Rayleigh-Taylor instabilities in a collapsing bubble

Bubbles filled with gas or vapour can emit light when collapsing violently in a surrounded liquid upon strong excitation. This is the case in single bubble sonoluminescence (SBSL) which is a light emission phenomenon of stable oscillating bubble in liquid irradiated by a periodic ultrasound wave field. Because of enormous compression rates, high temperatures occur inside the bubble, in some cases reaching up to 50000K, with a high concentration of energy. But there are limits that bound the possibilities to go beyond this point imposed by different kinds of instabilities. The Rayleigh-Taylor instability is present in this case and occurs when the lighter gas inside the bubble is accelerated into the heavier fluid and only acts on very short time scales on the order of nanoseconds. Numerical simulations are at present the only tool to provide the means to determine the boundary limits of this instability in the parameter space of the problem.

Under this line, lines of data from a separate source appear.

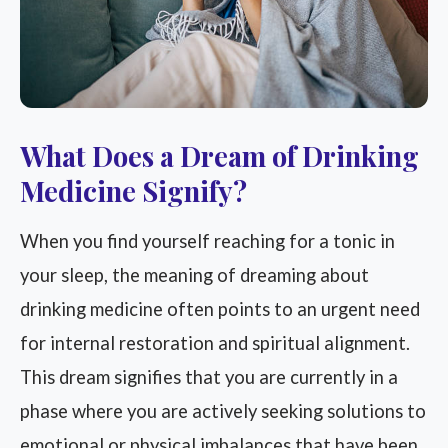
What Does a Dream of Drinking
Medicine Signify?
When you find yourself reaching for a tonic in
your sleep, the meaning of dreaming about
drinking medicine often points to an urgent need
for internal restoration and spiritual alignment.
This dream signifies that you are currently in a
phase where you are actively seeking solutions to
emotional or physical imbalances that have been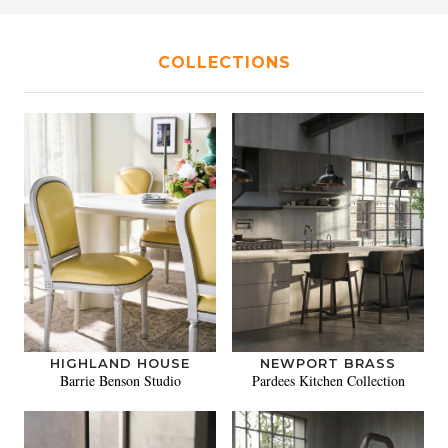
COLLECTIONS
HIGHLAND HOUSE
NEWPORT BRASS
Barrie Benson Studio
Pardees Kitchen Collection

The purpose of the current work is to find optimum conditions to move forward the boundary imposed by RT instability with the goal of achieving maximum concentration of energy inside the bubble. The work performed at NTNU will continue the development of an existing model already developed at the Cavitation Laboratory at Balseiro Institute. The next step will be to compute the shape instability boundary incorporating the effects of vorticity to the model and solve the spatial problem. The new development will include the implementation of spectral methods for solving the resulting system of equations. After the new implementation, testing the numerical scheme with present data will take place. Finally, we will make a parametric study changing the properties of the liquid and the gas. As result we expect to compute the instability boundary in a properly space parameters for each case. The research project will be hosted at the Dep. of Energy and Process Engineering, NTNU, for a period of 3 months beginning in January 2011.